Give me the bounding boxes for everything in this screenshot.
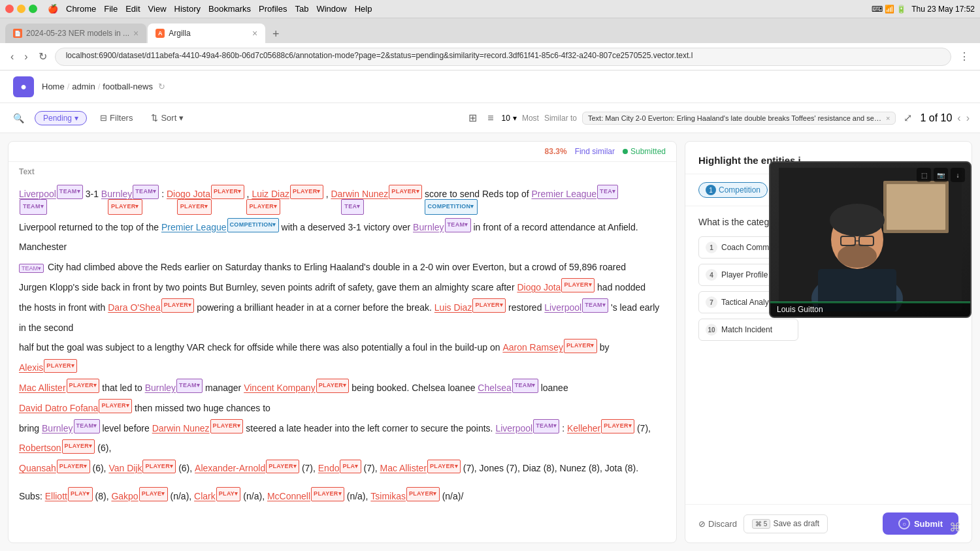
similar-text-bar[interactable]: Text: Man City 2-0 Everton: Erling Haala…: [582, 112, 896, 125]
ner-liverpool-title[interactable]: LiverpoolTEAM▾: [19, 184, 83, 204]
svg-rect-2: [887, 184, 945, 230]
ner-gakpo[interactable]: GakpoPLAYE▾: [111, 486, 167, 507]
ner-endo[interactable]: EndoPLA▾: [318, 458, 361, 479]
grid-view-button[interactable]: ⊞: [466, 109, 480, 127]
ner-liverpool-body2[interactable]: LiverpoolTEAM▾: [544, 298, 608, 318]
pagination: 1 of 10 ‹ ›: [920, 112, 970, 124]
filters-button[interactable]: ⊟ Filters: [95, 110, 138, 125]
reload-button[interactable]: ↻: [36, 48, 50, 65]
ner-burnley-manager[interactable]: BurnleyTEAM▾: [145, 378, 203, 398]
window-menu[interactable]: Window: [316, 4, 346, 14]
webcam-record-button[interactable]: ⬚: [917, 168, 931, 182]
ner-premier-league[interactable]: Premier LeagueCOMPETITION▾: [161, 217, 279, 238]
ner-burnley-level[interactable]: BurnleyTEAM▾: [42, 418, 99, 439]
system-icons: ⌨ 📶 🔋: [872, 5, 907, 14]
ner-diogo-jota[interactable]: Diogo JotaPLAYER▾: [167, 184, 244, 204]
ner-mac-allister[interactable]: Mac AllisterPLAYER▾: [19, 378, 99, 398]
ner-david-datro[interactable]: David Datro FofanaPLAYER▾: [19, 398, 132, 418]
tab-label-ner: 2024-05-23 NER models in ...: [26, 29, 129, 38]
breadcrumb-football-news[interactable]: football-news: [103, 82, 153, 91]
discard-button[interactable]: ⊘ Discard: [698, 519, 737, 529]
sort-button[interactable]: ⇅ Sort ▾: [146, 110, 189, 125]
pending-filter[interactable]: Pending ▾: [35, 111, 87, 125]
ner-tsimikas[interactable]: TsimikasPLAYER▾: [370, 486, 439, 507]
ner-alexander-arnold[interactable]: Alexander-ArnoldPLAYER▾: [195, 458, 299, 479]
ner-alexis[interactable]: AlexisPLAYER▾: [19, 358, 77, 378]
file-menu[interactable]: File: [104, 4, 118, 14]
history-menu[interactable]: History: [174, 4, 201, 14]
tab-label-argilla: Argilla: [169, 29, 190, 38]
ner-luis-diaz[interactable]: Luis DiazPLAYER▾: [434, 298, 506, 318]
tab-close-argilla[interactable]: ×: [252, 28, 257, 39]
tab-argilla[interactable]: A Argilla ×: [148, 24, 265, 43]
ner-reds[interactable]: Premier LeagueTEA▾: [531, 184, 618, 204]
back-button[interactable]: ‹: [8, 48, 16, 65]
filters-label: Filters: [110, 113, 133, 123]
ner-quansah[interactable]: QuansahPLAYER▾: [19, 458, 90, 479]
entity-badge-competition[interactable]: 1 Competition: [698, 182, 768, 198]
apple-menu[interactable]: 🍎: [48, 4, 58, 14]
action-bar: ⊘ Discard ⌘ 5 Save as draft ○ Submit: [685, 504, 972, 543]
refresh-icon[interactable]: ↻: [158, 82, 165, 91]
breadcrumb-home[interactable]: Home: [42, 82, 65, 91]
webcam-download-button[interactable]: ↓: [951, 168, 965, 182]
ner-dara-oshea[interactable]: Dara O'SheaPLAYER▾: [108, 298, 194, 318]
body-line-6: Mac AllisterPLAYER▾ that led to BurnleyT…: [19, 378, 666, 418]
tab-ner-models[interactable]: 📄 2024-05-23 NER models in ... ×: [5, 24, 146, 43]
edit-menu[interactable]: Edit: [125, 4, 140, 14]
ner-burnley-title[interactable]: BurnleyTEAM▾: [101, 184, 159, 204]
tab-menu[interactable]: Tab: [295, 4, 308, 14]
ner-burnley-body[interactable]: BurnleyTEAM▾: [413, 217, 470, 238]
app-header: ● Home / admin / football-news ↻: [0, 71, 980, 103]
ner-liverpool-lineup[interactable]: LiverpoolTEAM▾: [495, 418, 559, 439]
close-button[interactable]: [5, 5, 14, 13]
ner-kelleher[interactable]: KelleherPLAYER▾: [567, 418, 634, 439]
new-tab-button[interactable]: +: [267, 25, 285, 43]
ner-clark[interactable]: ClarkPLAY▾: [194, 486, 240, 507]
ner-mac-allister-rating[interactable]: Mac AllisterPLAYER▾: [380, 458, 460, 479]
find-similar-link[interactable]: Find similar: [575, 147, 615, 156]
url-bar[interactable]: localhost:6900/dataset/d11abefa-4410-49a…: [55, 48, 951, 66]
ner-vincent-kompany[interactable]: Vincent KompanyPLAYER▾: [244, 378, 349, 398]
category-match-incident[interactable]: 10 Match Incident: [698, 319, 798, 341]
search-button[interactable]: 🔍: [10, 110, 27, 126]
ner-luiz-diaz[interactable]: Luiz DiazPLAYER▾: [252, 184, 323, 204]
submit-button[interactable]: ○ Submit: [883, 512, 958, 535]
breadcrumb-admin[interactable]: admin: [72, 82, 95, 91]
save-draft-button[interactable]: ⌘ 5 Save as draft: [743, 514, 828, 533]
ner-darwin-nunez-title[interactable]: Darwin NunezPLAYER▾: [331, 184, 422, 204]
minimize-button[interactable]: [17, 5, 25, 13]
save-draft-label: Save as draft: [773, 519, 819, 528]
submitted-label: Submitted: [630, 147, 666, 156]
next-page-button[interactable]: ›: [966, 112, 970, 124]
ner-chelsea[interactable]: ChelseaTEAM▾: [478, 378, 538, 398]
ner-diogo-jota-body[interactable]: Diogo JotaPLAYER▾: [517, 277, 595, 298]
similar-clear-button[interactable]: ×: [886, 114, 890, 122]
similarity-score: 83.3%: [545, 147, 567, 156]
category-label-10: Match Incident: [721, 325, 772, 334]
ner-elliott[interactable]: ElliottPLAY▾: [45, 486, 93, 507]
expand-button[interactable]: ⤢: [901, 109, 915, 127]
ner-mcconnell[interactable]: McConnellPLAYER▾: [267, 486, 344, 507]
prev-page-button[interactable]: ‹: [957, 112, 960, 124]
body-line-8: QuansahPLAYER▾ (6), Van DijkPLAYER▾ (6),…: [19, 458, 666, 479]
ner-van-dijk[interactable]: Van DijkPLAYER▾: [108, 458, 176, 479]
ner-aaron-ramsey[interactable]: Aaron RamseyPLAYER▾: [502, 338, 596, 358]
traffic-lights[interactable]: [5, 5, 37, 13]
article-title-line: LiverpoolTEAM▾ 3-1 BurnleyTEAM▾ : Diogo …: [19, 184, 666, 204]
help-menu[interactable]: Help: [355, 4, 372, 14]
extensions-button[interactable]: ⋮: [956, 48, 972, 65]
tab-close-ner[interactable]: ×: [133, 28, 139, 39]
maximize-button[interactable]: [29, 5, 37, 13]
list-view-button[interactable]: ≡: [485, 110, 496, 127]
profiles-menu[interactable]: Profiles: [259, 4, 287, 14]
chrome-menu[interactable]: Chrome: [66, 4, 96, 14]
ner-darwin-nunez-body[interactable]: Darwin NunezPLAYER▾: [152, 418, 244, 439]
webcam-camera-button[interactable]: 📷: [934, 168, 948, 182]
bookmarks-menu[interactable]: Bookmarks: [208, 4, 251, 14]
view-menu[interactable]: View: [148, 4, 167, 14]
ner-robertson[interactable]: RobertsonPLAYER▾: [19, 438, 95, 458]
sort-label: Sort: [161, 113, 176, 123]
forward-button[interactable]: ›: [22, 48, 30, 65]
count-selector[interactable]: 10 ▾: [502, 114, 517, 123]
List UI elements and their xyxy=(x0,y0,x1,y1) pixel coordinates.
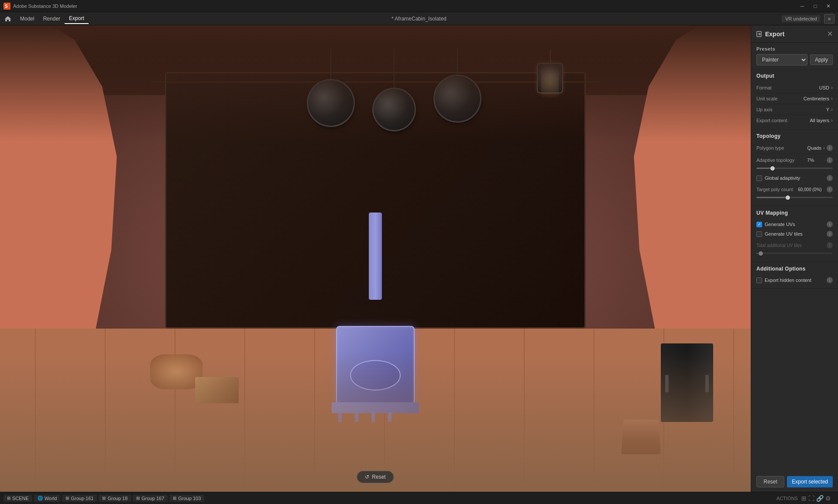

════════════════════

What to do:
Your reply is the full set of entries reproduced exactly, with images omitted.

Result for this exercise:
Give me the bounding boxes for everything in this screenshot.
similar-text-bar[interactable]: Text: Man City 2-0 Everton: Erling Haala…: [582, 112, 896, 125]
ner-liverpool-title[interactable]: LiverpoolTEAM▾: [19, 184, 83, 204]
svg-rect-2: [887, 184, 945, 230]
ner-gakpo[interactable]: GakpoPLAYE▾: [111, 486, 167, 507]
ner-endo[interactable]: EndoPLA▾: [318, 458, 361, 479]
grid-view-button[interactable]: ⊞: [466, 109, 480, 127]
ner-liverpool-body2[interactable]: LiverpoolTEAM▾: [544, 298, 608, 318]
pagination: 1 of 10 ‹ ›: [920, 112, 970, 124]
filters-button[interactable]: ⊟ Filters: [95, 110, 138, 125]
reload-button[interactable]: ↻: [36, 48, 50, 65]
ner-burnley-manager[interactable]: BurnleyTEAM▾: [145, 378, 203, 398]
window-menu[interactable]: Window: [316, 4, 346, 14]
webcam-record-button[interactable]: ⬚: [917, 168, 931, 182]
ner-premier-league[interactable]: Premier LeagueCOMPETITION▾: [161, 217, 279, 238]
ner-burnley-level[interactable]: BurnleyTEAM▾: [42, 418, 99, 439]
system-icons: ⌨ 📶 🔋: [872, 5, 907, 14]
ner-diogo-jota[interactable]: Diogo JotaPLAYER▾: [167, 184, 244, 204]
ner-mac-allister[interactable]: Mac AllisterPLAYER▾: [19, 378, 99, 398]
ner-david-datro[interactable]: David Datro FofanaPLAYER▾: [19, 398, 132, 418]
tab-label-ner: 2024-05-23 NER models in ...: [26, 29, 129, 38]
breadcrumb-football-news[interactable]: football-news: [103, 82, 153, 91]
discard-button[interactable]: ⊘ Discard: [698, 519, 737, 529]
sort-button[interactable]: ⇅ Sort ▾: [146, 110, 189, 125]
pending-filter[interactable]: Pending ▾: [35, 111, 87, 125]
ner-tsimikas[interactable]: TsimikasPLAYER▾: [370, 486, 439, 507]
ner-alexander-arnold[interactable]: Alexander-ArnoldPLAYER▾: [195, 458, 299, 479]
ner-alexis[interactable]: AlexisPLAYER▾: [19, 358, 77, 378]
file-menu[interactable]: File: [104, 4, 118, 14]
history-menu[interactable]: History: [174, 4, 201, 14]
tab-label-argilla: Argilla: [169, 29, 190, 38]
ner-luis-diaz[interactable]: Luis DiazPLAYER▾: [434, 298, 506, 318]
tab-close-argilla[interactable]: ×: [252, 28, 257, 39]
tab-argilla[interactable]: A Argilla ×: [148, 24, 265, 43]
ner-reds[interactable]: Premier LeagueTEA▾: [531, 184, 618, 204]
back-button[interactable]: ‹: [8, 48, 16, 65]
filters-label: Filters: [110, 113, 133, 123]
ner-quansah[interactable]: QuansahPLAYER▾: [19, 458, 90, 479]
entity-badge-competition[interactable]: 1 Competition: [698, 182, 768, 198]
apple-menu[interactable]: 🍎: [48, 4, 58, 14]
action-bar: ⊘ Discard ⌘ 5 Save as draft ○ Submit: [685, 504, 972, 543]
refresh-icon[interactable]: ↻: [158, 82, 165, 91]
breadcrumb-home[interactable]: Home: [42, 82, 65, 91]
webcam-download-button[interactable]: ↓: [951, 168, 965, 182]
ner-dara-oshea[interactable]: Dara O'SheaPLAYER▾: [108, 298, 194, 318]
body-line-6: Mac AllisterPLAYER▾ that led to BurnleyT…: [19, 378, 666, 418]
tab-ner-models[interactable]: 📄 2024-05-23 NER models in ... ×: [5, 24, 146, 43]
edit-menu[interactable]: Edit: [125, 4, 140, 14]
ner-burnley-title[interactable]: BurnleyTEAM▾: [101, 184, 159, 204]
tab-menu[interactable]: Tab: [295, 4, 308, 14]
ner-burnley-body[interactable]: BurnleyTEAM▾: [413, 217, 470, 238]
app-header: ● Home / admin / football-news ↻: [0, 71, 980, 103]
ner-liverpool-lineup[interactable]: LiverpoolTEAM▾: [495, 418, 559, 439]
close-button[interactable]: [5, 5, 14, 13]
ner-kelleher[interactable]: KelleherPLAYER▾: [567, 418, 634, 439]
new-tab-button[interactable]: +: [267, 25, 285, 43]
ner-clark[interactable]: ClarkPLAY▾: [194, 486, 240, 507]
ner-mac-allister-rating[interactable]: Mac AllisterPLAYER▾: [380, 458, 460, 479]
find-similar-link[interactable]: Find similar: [575, 147, 615, 156]
url-bar[interactable]: localhost:6900/dataset/d11abefa-4410-49a…: [55, 48, 951, 66]
ner-vincent-kompany[interactable]: Vincent KompanyPLAYER▾: [244, 378, 349, 398]
category-match-incident[interactable]: 10 Match Incident: [698, 319, 798, 341]
search-button[interactable]: 🔍: [10, 110, 27, 126]
ner-luiz-diaz[interactable]: Luiz DiazPLAYER▾: [252, 184, 323, 204]
submit-button[interactable]: ○ Submit: [883, 512, 958, 535]
breadcrumb-admin[interactable]: admin: [72, 82, 95, 91]
save-draft-button[interactable]: ⌘ 5 Save as draft: [743, 514, 828, 533]
ner-darwin-nunez-title[interactable]: Darwin NunezPLAYER▾: [331, 184, 422, 204]
minimize-button[interactable]: [17, 5, 25, 13]
save-draft-label: Save as draft: [773, 519, 819, 528]
submitted-label: Submitted: [630, 147, 666, 156]
next-page-button[interactable]: ›: [966, 112, 970, 124]
ner-chelsea[interactable]: ChelseaTEAM▾: [478, 378, 538, 398]
ner-diogo-jota-body[interactable]: Diogo JotaPLAYER▾: [517, 277, 595, 298]
similar-clear-button[interactable]: ×: [886, 114, 890, 122]
similarity-score: 83.3%: [545, 147, 567, 156]
category-label-10: Match Incident: [721, 325, 772, 334]
ner-elliott[interactable]: ElliottPLAY▾: [45, 486, 93, 507]
expand-button[interactable]: ⤢: [901, 109, 915, 127]
ner-mcconnell[interactable]: McConnellPLAYER▾: [267, 486, 344, 507]
prev-page-button[interactable]: ‹: [957, 112, 960, 124]
body-line-8: QuansahPLAYER▾ (6), Van DijkPLAYER▾ (6),…: [19, 458, 666, 479]
ner-van-dijk[interactable]: Van DijkPLAYER▾: [108, 458, 176, 479]
ner-aaron-ramsey[interactable]: Aaron RamseyPLAYER▾: [502, 338, 596, 358]
traffic-lights[interactable]: [5, 5, 37, 13]
article-title-line: LiverpoolTEAM▾ 3-1 BurnleyTEAM▾ : Diogo …: [19, 184, 666, 204]
help-menu[interactable]: Help: [355, 4, 372, 14]
extensions-button[interactable]: ⋮: [956, 48, 972, 65]
tab-close-ner[interactable]: ×: [133, 28, 139, 39]
maximize-button[interactable]: [29, 5, 37, 13]
list-view-button[interactable]: ≡: [485, 110, 496, 127]
profiles-menu[interactable]: Profiles: [259, 4, 287, 14]
chrome-menu[interactable]: Chrome: [66, 4, 96, 14]
ner-darwin-nunez-body[interactable]: Darwin NunezPLAYER▾: [152, 418, 244, 439]
webcam-camera-button[interactable]: 📷: [934, 168, 948, 182]
bookmarks-menu[interactable]: Bookmarks: [208, 4, 251, 14]
view-menu[interactable]: View: [148, 4, 167, 14]
ner-robertson[interactable]: RobertsonPLAYER▾: [19, 438, 95, 458]
sort-label: Sort: [161, 113, 176, 123]
forward-button[interactable]: ›: [22, 48, 30, 65]
count-selector[interactable]: 10 ▾: [502, 114, 517, 123]
List UI elements and their xyxy=(x0,y0,x1,y1) pixel coordinates.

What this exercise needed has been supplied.